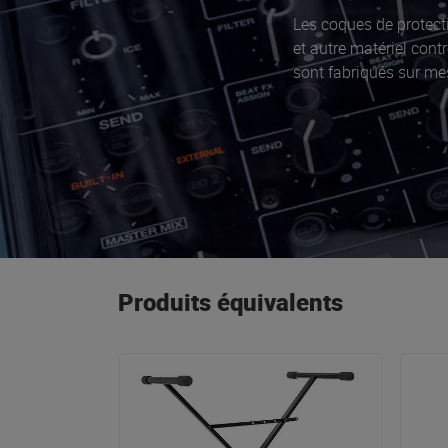
Les coques de protec
et autre matériel contr
sont fabriqués sur mes
Produits équivalents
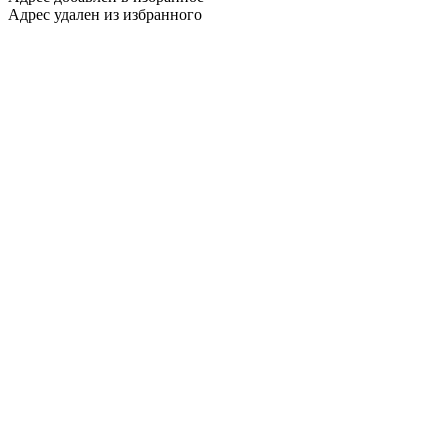
Адрес удален из избранного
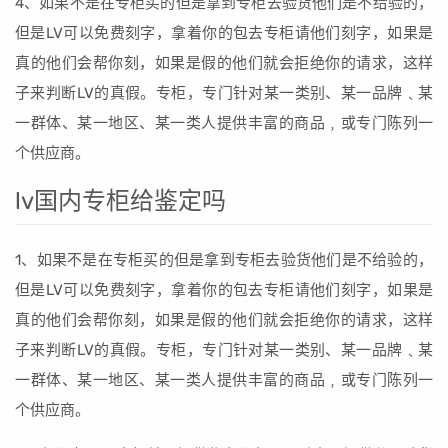
4、如果不是在专柜买的但是拿到专柜去验货他们是不给验的，
但是LV可以免费刻字，拿着你的包去专柜请他们刻字，如果是
真的他们会帮你刻，如果是假的他们就会拒绝你的请求，这样
子来判断LV的真假。专柜，专门针对某一类别、某一品牌﹑某
一群体、某一地区、某一类人提供丰富的商品﹐或专门陈列一
个供应商。
lv国内专柜给鉴定吗
1、如果不是在专柜买的但是拿到专柜去验货他们是不给验的，
但是LV可以免费刻字，拿着你的包去专柜请他们刻字，如果是
真的他们会帮你刻，如果是假的他们就会拒绝你的请求，这样
子来判断LV的真假。专柜，专门针对某一类别、某一品牌﹑某
一群体、某一地区、某一类人提供丰富的商品﹐或专门陈列一
个供应商。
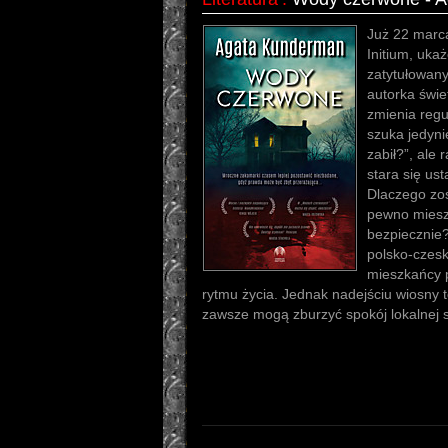
Już 22 marc
Initium, uka
zatytułowan
autorka świe
zmienia reguł
szuka jedyni
zabił?”, ale 
stara się ust
Dlaczego zo
pewno miesz
bezpiecznie?
polsko-czesk
mieszkańcy p
rytmu życia. Jednak nadejściu wiosny 
zawsze mogą zburzyć spokój lokalnej 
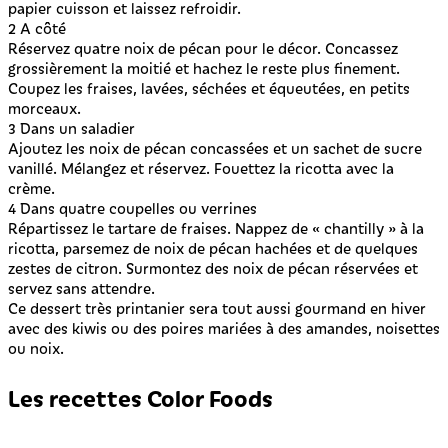
papier cuisson et laissez refroidir.
2
A côté
Réservez quatre noix de pécan pour le décor. Concassez
grossièrement la moitié et hachez le reste plus finement.
Coupez les fraises, lavées, séchées et équeutées, en petits
morceaux.
3
Dans un saladier
Ajoutez les noix de pécan concassées et un sachet de sucre
vanillé. Mélangez et réservez. Fouettez la ricotta avec la
crème.
4
Dans quatre coupelles ou verrines
Répartissez le tartare de fraises. Nappez de « chantilly » à la
ricotta, parsemez de noix de pécan hachées et de quelques
zestes de citron. Surmontez des noix de pécan réservées et
servez sans attendre.
Ce dessert très printanier sera tout aussi gourmand en hiver
avec des kiwis ou des poires mariées à des amandes, noisettes
ou noix.
Les recettes Color Foods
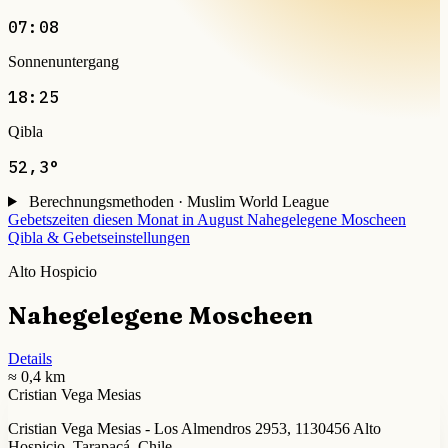
07:08
Sonnenuntergang
18:25
Qibla
52,3°
Berechnungsmethoden · Muslim World League
Gebetszeiten diesen Monat in August
Nahegelegene Moscheen
Qibla & Gebetseinstellungen
Alto Hospicio
Nahegelegene Moscheen
Details
≈ 0,4 km
Cristian Vega Mesias
Cristian Vega Mesias - Los Almendros 2953, 1130456 Alto
Hospicio, Tarapacá, Chile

+===+

:: WHAT IS EXPECTED ::
Only an exact copy of the lines from the top of the entries through the line with "Dans quatre coupelles ou verrines", both included, should be given, with all pictures omitted.

:: FINISHED EXERCISE ::
Les coques de protec
et autre matériel contr
sont fabriqués sur mes
Produits équivalents
Адрес удален из избранного
4、如果不是在专柜买的但是拿到专柜去验货他们是不给验的，
但是LV可以免费刻字，拿着你的包去专柜请他们刻字，如果是
真的他们会帮你刻，如果是假的他们就会拒绝你的请求，这样
子来判断LV的真假。专柜，专门针对某一类别、某一品牌﹑某
一群体、某一地区、某一类人提供丰富的商品﹐或专门陈列一
个供应商。
lv国内专柜给鉴定吗
1、如果不是在专柜买的但是拿到专柜去验货他们是不给验的，
但是LV可以免费刻字，拿着你的包去专柜请他们刻字，如果是
真的他们会帮你刻，如果是假的他们就会拒绝你的请求，这样
子来判断LV的真假。专柜，专门针对某一类别、某一品牌﹑某
一群体、某一地区、某一类人提供丰富的商品﹐或专门陈列一
个供应商。
Już 22 marc
Initium, uka
zatytułowan
autorka świe
zmienia reguł
szuka jedyni
zabił?”, ale 
stara się ust
Dlaczego zo
pewno miesz
bezpiecznie?
polsko-czesk
mieszkańcy p
rytmu życia. Jednak nadejściu wiosny 
zawsze mogą zburzyć spokój lokalnej 
papier cuisson et laissez refroidir.
2
A côté
Réservez quatre noix de pécan pour le décor. Concassez
grossièrement la moitié et hachez le reste plus finement.
Coupez les fraises, lavées, séchées et équeutées, en petits
morceaux.
3
Dans un saladier
Ajoutez les noix de pécan concassées et un sachet de sucre
vanillé. Mélangez et réservez. Fouettez la ricotta avec la
crème.
4
Dans quatre coupelles ou verrines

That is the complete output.